Et les baleines s'éloigneront, quand le cri des machines reviendra percer l'océan. Le monde éclatera, bientôt. Cette pandémie n'est à coup sûr qu'un échauffement. Reprends tes droits, terre dévorée, ou tes heures sont comptées. Non, elle ne disparaîtra pas ainsi. C'est nous, qui partirons. Nous ne sommes que des poussières, qui ne seront jamais que des instants infimes dans l'infinité du cosmos. Quand les virus préhistoriques, vieux prisonniers des glaciers que nous prenons plaisir à faire fondre, viendront nous souhaiter une bonne disparition, nous rirons bien.
-On va mourir?
-On finis tous par mourir, Sianne.
-Je n'ai pas très envie de mourir.
-Tu as le temps. Si tu n'attrape pas le Covid-19.
-Si je l'attrape, je meurs?
-Je ne sais pas. C'est pas clair, tu sais? Les gens s'arrachent des informations sorties de nulle part, en créent de nouvelles, puis ça se mélange, et la soupe-internet nous sort un joli pâté coloré fait pour nous plaire. Comme ça, on reste.
-Je n'y comprends rien. Je vais mourir, ou pas?
-Pas tant que tu reste protégée, dans ta chambre-grotte. Après tout, toi, tu n'as pas besoin de l'extérieur.
-Mais il y a des gens que j'aime, dehors. Ils vont mourir?
L'inquiétude prend le pas sur l'habitude. On craint chaque personne, et chaque personne nous attire. Les corps s'éloignent malgré eux, on voudrait rester dans les bras de ceux qu'on aime. Et puis, toutes les lèvres articulent lentement les mêmes mots, les mêmes questions. Il y a celles sans réponses, celles qui espèrent. Et puis, il y en a une, en particulier. Comment sera le monde, en sortant?
-On s'en fout. De toute façon, tu auras le bac.
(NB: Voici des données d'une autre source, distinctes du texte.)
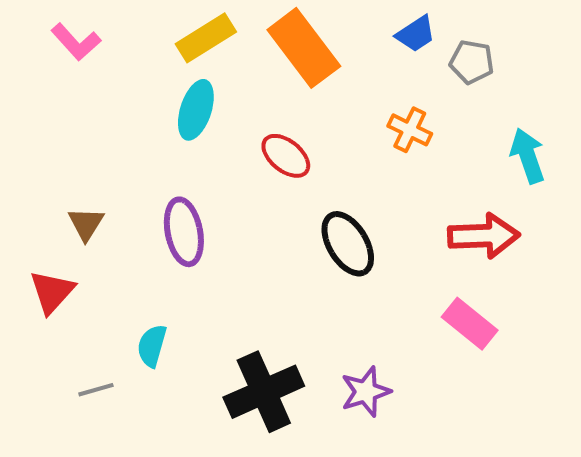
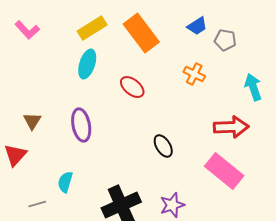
black ellipse: (348, 244) -> (163, 146), moved, size x0.7
pink rectangle: (470, 324) -> (224, 171), size x1.4

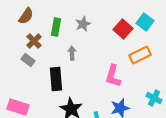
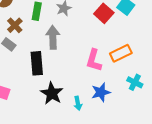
gray arrow: (72, 53) -> (53, 37), size x1.6
orange rectangle: (140, 55) -> (121, 53), moved

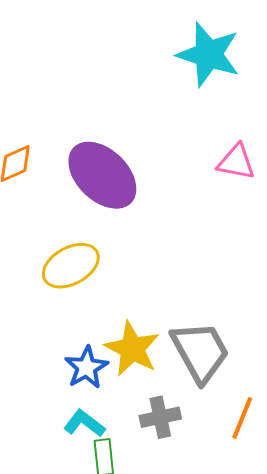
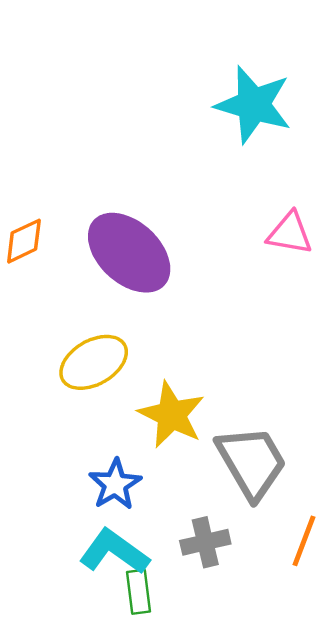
yellow star: (132, 349) -> (171, 415), moved
cyan L-shape: (84, 423) -> (114, 552), size x1.4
Enfin, le début, au moins. C'est ça qui compte.
-Mais si le bac ne sert plus à rien?
-Alors, tu auras le droit de t'affoler.
-J'irais mieux, après m'être affolée?
Non, ça ne résout rien. Tu ne t'affoleras pas, tu ne t'affole que rarement. Puis, pas pour ça. Non, tu encaisseras silencieusement, et feras sortir les idées noires avec ton piano comme catalyseur. Stupide bac, stupide année. Sacrifiés jusqu'au bout, les 2003.
-Alors, si même ça ne va pas, pourquoi on applaudis?
-On applaudis pour ceux qui se battent. Pour ceux qui donnent leurs larmes et leur sang, pour guérir les gens.
-Les gens, mais pas le monde?
-Non, on ne guérit pas un monde comme ça.
-Applaudissons quand même.
Plus l'isolement pèse, plus le son bref des claquements de mains venus des autres fenêtres m'apaise et me fait sourire. C'est agréable, d'entendre le monde. Et puis, c'est important de rester chez soi, de ne pas contaminer les autres, de ne pas se faire contaminer.
-Mais alors, Sianne, pourquoi il y a des gens qui sortent?
-Soit ils doivent faire leurs courses, soit ils promènent leur chien. Soit...
-Soit?
-Soit ils sont stupides et égoïstes. Mais beaucoup de gens sont stupides et égoïstes. Ils veulent juste sortir, parce que c'est pénible, de rester enfermé. Et tu vois, ils sont trop importants pour subir quelque chose de pénible.
-S'ils tombent malades, ils réaliseront?
-Je ne pense pas. La mort, ça n'efface pas la stupidité. Ça la cache, c'est tout.
Et j'en oublie que dehors, dehors les gens meurent, qu'à l'autre bout du monde, les gens meurent, que peu à peu les chiffres grimpent sans qu'on ne sache trop comment les lires.
-Retourne dans tes écrits, Sianne. On y est mieux.
-Oui, tu as raison. Oublions tout ça, pour l'instant.
-Notons-le quelque part, avant de partir. C'est important de savoir se souvenir.
-Ici, ça me semble être une bonne idée.
-Alors, notons ici.
*
25/04/2020
Confinement, jour 40.
La pandémie du Coronavirus frappe le monde.
Des milliards d'êtres humains vivent confinés.
Certains chantent, certains dessinent, certains applaudissent, certains meurent. Et moi, j'écris.
Bonne soirée, petit monde. N'oublie pas de sourire.